De fait, Mundus (le grand Satan du premier Devil may Cry, 2000), ressuscité par le pouvoir ancestral du reboot, a cette fois opté pour la méthode “fine”. Aux orties l’assaut frontal, place à la prise de contrôle des piliers de nos civilisations consuméristes, et à l’infiltration insidieuse de notre quotidien. Alimentation, information, monde de la nuit, ses séides sont partout et maintiennent les hommes dans un état d’obscurantisme servile. Un sentiment de terreur nous happe : ce nouvel opus de la franchise aurait-il profité de son transfert chez les Anglais de Ninja Theory pour s’acheter un scénario ? Démon 665 a bien saisi notre trouble, et s’empresse de nous rassurer : “pas d’inquiétude à avoir, la filiation Capcom n’a pas été oubliée.
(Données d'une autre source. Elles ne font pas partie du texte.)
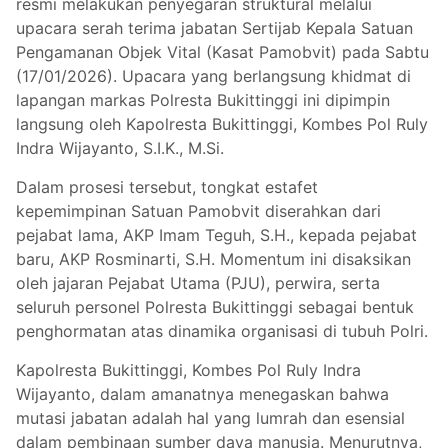
resmi melakukan penyegaran struktural melalui
upacara serah terima jabatan Sertijab Kepala Satuan
Pengamanan Objek Vital (Kasat Pamobvit) pada Sabtu
(17/01/2026). Upacara yang berlangsung khidmat di
lapangan markas Polresta Bukittinggi ini dipimpin
langsung oleh Kapolresta Bukittinggi, Kombes Pol Ruly
Indra Wijayanto, S.I.K., M.Si.
Dalam prosesi tersebut, tongkat estafet
kepemimpinan Satuan Pamobvit diserahkan dari
pejabat lama, AKP Imam Teguh, S.H., kepada pejabat
baru, AKP Rosminarti, S.H. Momentum ini disaksikan
oleh jajaran Pejabat Utama (PJU), perwira, serta
seluruh personel Polresta Bukittinggi sebagai bentuk
penghormatan atas dinamika organisasi di tubuh Polri.
Kapolresta Bukittinggi, Kombes Pol Ruly Indra
Wijayanto, dalam amanatnya menegaskan bahwa
mutasi jabatan adalah hal yang lumrah dan esensial
dalam pembinaan sumber daya manusia. Menurutnya,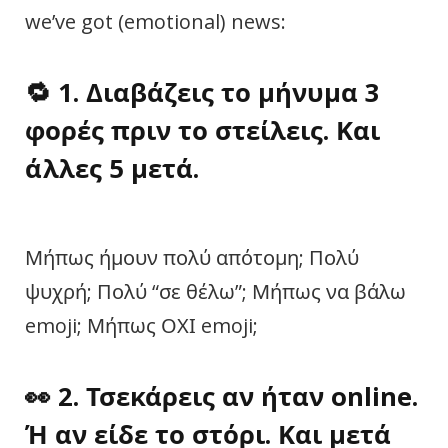
we’ve got (emotional) news:
🔁
1. Διαβάζεις το μήνυμα 3
φορές πριν το στείλεις. Και
άλλες 5 μετά.
Μήπως ήμουν πολύ απότομη; Πολύ
ψυχρή; Πολύ “σε θέλω”; Μήπως να βάλω
emoji; Μήπως ΟΧΙ emoji;
👀
2. Τσεκάρεις αν ήταν online.
Ή
αν είδε το στόρι. Και μετά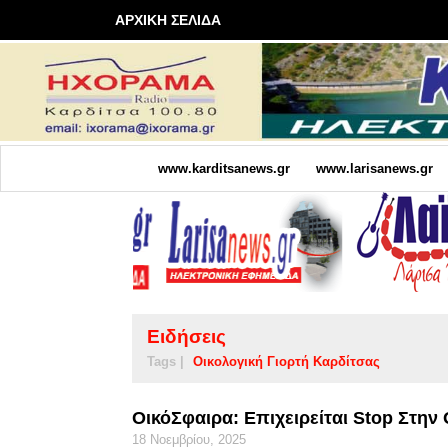
ΑΡΧΙΚΗ ΣΕΛΙΔΑ
www.karditsanews.gr
www.larisanews.gr
Ειδήσεις
Tags |
Οικολογική Γιορτή Καρδίτσας
ΟικόΣφαιρα: Επιχειρείται Stop Στην
18 Νοεμβρίου, 2025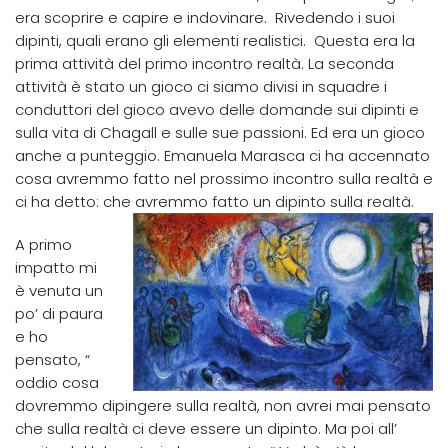
era scoprire e capire e indovinare. Rivedendo i suoi
dipinti, quali erano gli elementi realistici. Questa era la
prima attività del primo incontro realtà. La seconda
attività è stato un gioco ci siamo divisi in squadre i
conduttori del gioco avevo delle domande sui dipinti e
sulla vita di Chagall e sulle sue passioni. Ed era un gioco
anche a punteggio. Emanuela Marasca ci ha accennato
cosa avremmo fatto nel prossimo incontro sulla realtà e
ci ha detto: che avremmo fatto un dipinto sulla realtà.
A primo
impatto mi
è venuta un
po’ di paura
e ho
pensato, “
oddio cosa
dovremmo dipingere sulla realtà, non avrei mai pensato
che sulla realtà ci deve essere un dipinto. Ma poi all’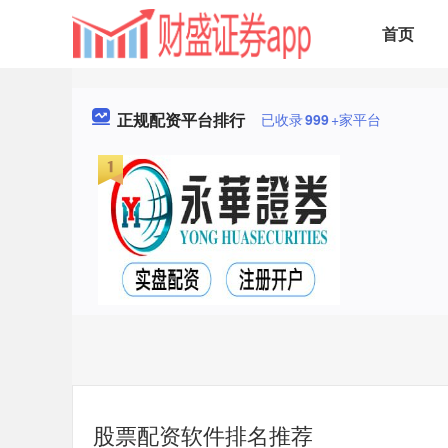
首页
正规配资平台排行
已收录
999
+家平台
股票配资软件排名推荐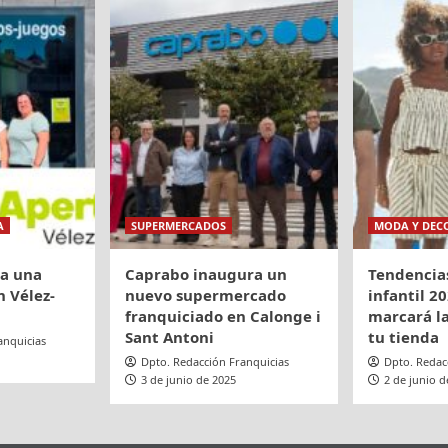
A
SUPERMERCADOS
MODA Y DEC
ra una
Caprabo inaugura un
Tendencia
 Vélez-
nuevo supermercado
infantil 20
franquiciado en Calonge i
marcará la
Sant Antoni
tu tienda
anquicias
Dpto. Redacción Franquicias
Dpto. Redac
3 de junio de 2025
2 de junio d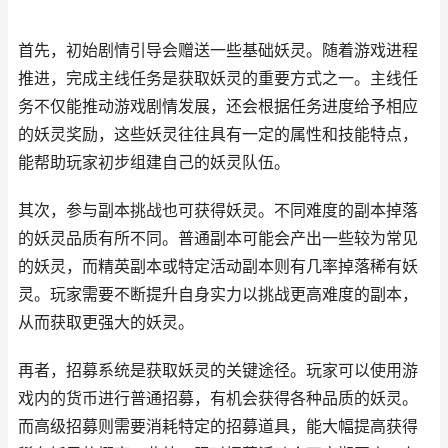
首先，初始剧情引导会赠送一些基础妖灵。随着游戏进程
推进，完成主线任务是获取妖灵的重要方式之一。主线任
务不仅能推动游戏剧情发展，还会根据任务进度给予相应
的妖灵奖励，这些妖灵往往具有一定的属性和技能特点，
能帮助玩家初步组建自己的妖灵队伍。
其次，参与副本挑战也可获得妖灵。不同难度的副本掉落
的妖灵品质有所不同。普通副本可能会产出一些较为常见
的妖灵，而精英副本或特定活动副本则有几率掉落稀有妖
灵。玩家需要不断提升自身实力以挑战更高难度的副本，
从而获取更强大的妖灵。
再者，招募系统是获取妖灵的关键途径。玩家可以使用游
戏内的货币进行普通招募，有机会获得各种品质的妖灵。
而高级招募则需要消耗特定的招募道具，能大幅提高获得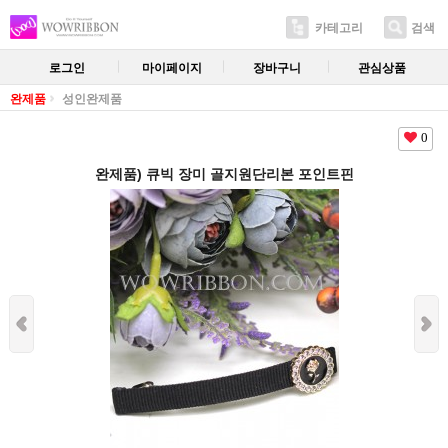
카테고리
검색
로그인
마이페이지
장바구니
관심상품
완제품
성인완제품
0
완제품) 큐빅 장미 골지원단리본 포인트핀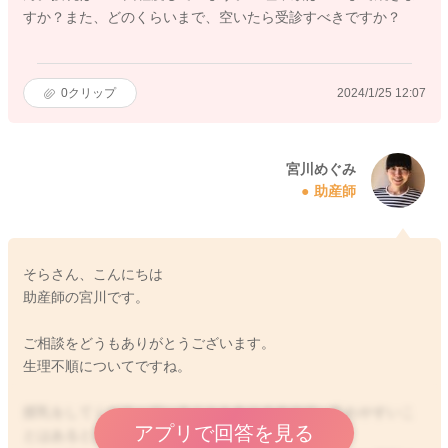
すか？また、どのくらいまで、空いたら受診すべきですか？
0
クリップ
2024/1/25 12:07
宮川めぐみ
助産師
そらさん、こんにちは
助産師の宮川です。
ご相談をどうもありがとうございます。
生理不順についてですね。
授乳をしてくださっていることもありますので、乱れやすいこ
アプリで回答を見る
とはあると思います。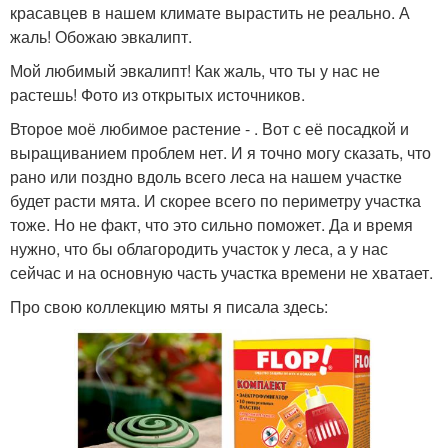
красавцев в нашем климате вырастить не реально. А
жаль! Обожаю эвкалипт.
Мой любимый эвкалипт! Как жаль, что ты у нас не
растешь! Фото из открытых источников.
Второе моё любимое растение - . Вот с её посадкой и
выращиванием проблем нет. И я точно могу сказать, что
рано или поздно вдоль всего леса на нашем участке
будет расти мята. И скорее всего по периметру участка
тоже. Но не факт, что это сильно поможет. Да и время
нужно, что бы облагородить участок у леса, а у нас
сейчас и на основную часть участка времени не хватает.
Про свою коллекцию мяты я писала здесь: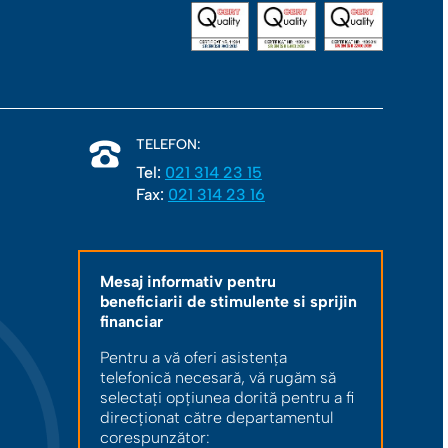
TELEFON:
Tel:
021 314 23 15
Fax:
021 314 23 16
Mesaj informativ pentru
beneficiarii de stimulente si sprijin
financiar
Pentru a vă oferi asistența
telefonică necesară, vă rugăm să
selectați opțiunea dorită pentru a fi
direcționat către departamentul
corespunzător: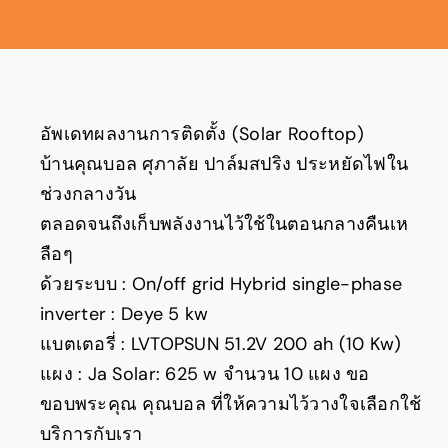
อัพเดทผลงานการติดตั้ง (Solar Rooftop)
บ้านคุณบอล ศุภาลัย ปาล์มสปริง ประหยัดไฟใน
ช่วงกลางวัน
ตลอดจนถึงเก็บพลังงานไว้ใช้ในตอนกลางคืนเห
ลือๆ
ด้วยระบบ : On/off grid Hybrid single-phase
inverter : Deye 5 kw
แบตเตอรี่ : LVTOPSUN 51.2V 200 ah (10 Kw)
แผง : Ja Solar: 625 w จำนวน 10 แผง ขอ
ขอบพระคุณ คุณบอล ที่ให้ความไว้วางใจเลือกใช้
บริการกับเรา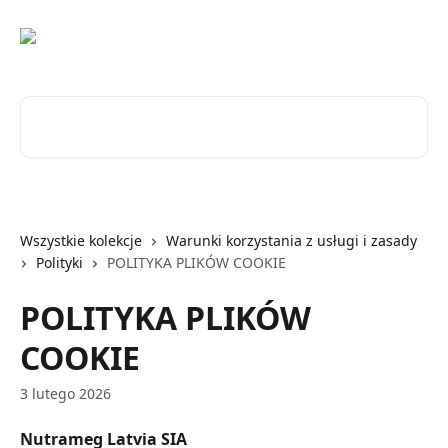
Przejdź do głównej zawartości
Przeszukaj artykuły...
Wszystkie kolekcje
Warunki korzystania z usługi i zasady
Polityki
POLITYKA PLIKÓW COOKIE
POLITYKA PLIKÓW
COOKIE
3 lutego 2026
Nutrameg Latvia SIA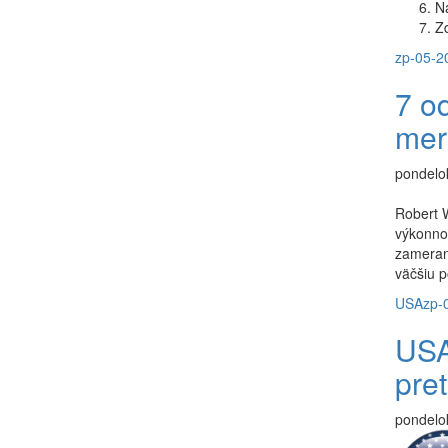
Ná
Z
zp-05-2
7 o
mer
pondelok
Robert 
výkonnos
zameran
väčšiu p
USA
zp-
USA
pre
pondelok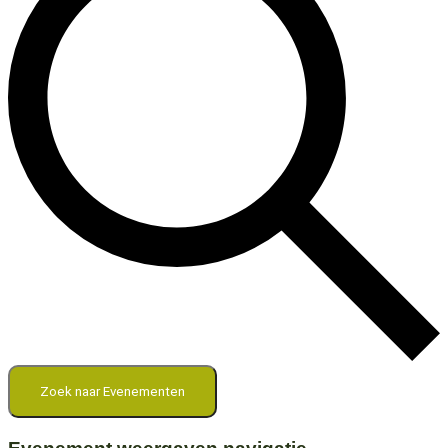
Zoek naar Evenementen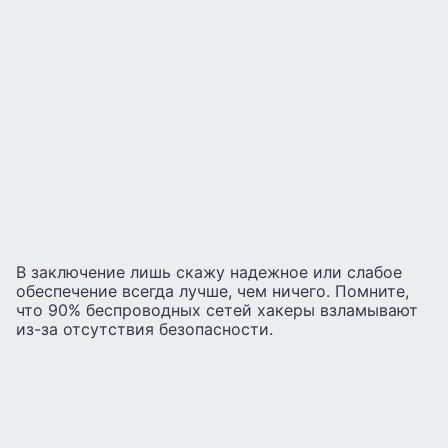
В заключение лишь скажу надежное или слабое
обеспечение всегда лучше, чем ничего. Помните,
что 90% беспроводных сетей хакеры взламывают
из-за отсутствия безопасности.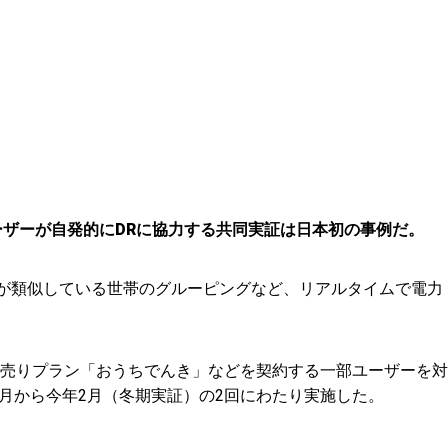
ーザーが自発的にDRに協力する共同実証は日本初の事例だ。
ンが類似している世帯のグルーピングなど、リアルタイムで電力
。
売りプラン「おうちでんき」などを契約する一部ユーザーを対
2月から今年2月（冬期実証）の2回にわたり実施した。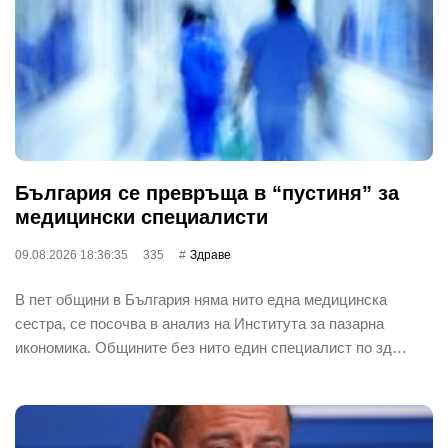
България се превръща в “пустиня” за
медицински специалисти
09.08.2026 18:36:35
335
Здраве
В пет общини в България няма нито една медицинска
сестра, се посочва в анализ на Института за пазарна
икономика. Общините без нито един специалист по зд…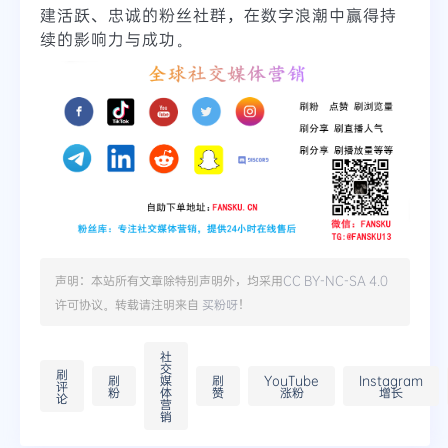
建活跃、忠诚的粉丝社群，在数字浪潮中赢得持
续的影响力与成功。
声明：本站所有文章除特别声明外，均采用
CC BY-NC-SA 4.0
许可协议。转载请注明来自
买粉呀
！
社
交
刷
刷
媒
刷
YouTube
Instagram
评
粉
体
赞
涨粉
增长
论
营
销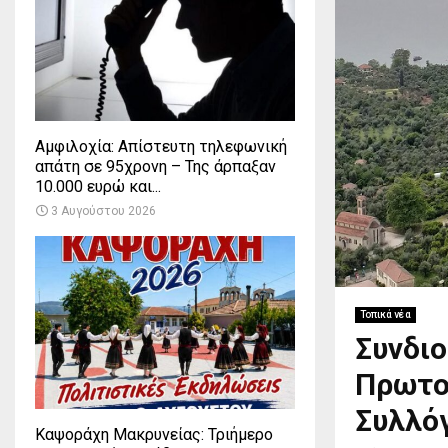
Αμφιλοχία: Απίστευτη τηλεφωνική
απάτη σε 95χρονη – Της άρπαξαν
10.000 ευρώ και...
3 Αυγούστου 2026
Τοπικά νέα
Συνδιο
Πρωτο
Συλλό
Καψοράχη Μακρυνείας: Τριήμερο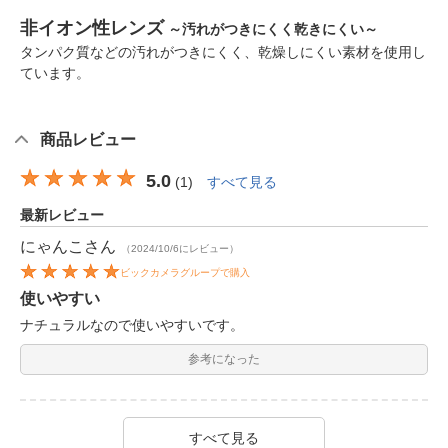
非イオン性レンズ
～汚れがつきにくく乾きにくい～
タンパク質などの汚れがつきにくく、乾燥しにくい素材を使用し
ています。
商品レビュー
5.0
(
1
)
すべて見る
最新レビュー
にゃんこ
さん
（2024/10/6にレビュー）
ビックカメラグループで購入
使いやすい
ナチュラルなので使いやすいです。
参考になった
すべて見る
Les bonnes idées narratives sont impitoyablement sacrifiées sur l’autel d’une critique grossière et sans nuance de nos sociétés modernes, ciselée au marteau-piqueur et écrite au stabilo. Malbouffe, médias corrompus, multinationales cyniques et dialogues indigents à base de vannes de collège, on vous a gâté.” Soulagement.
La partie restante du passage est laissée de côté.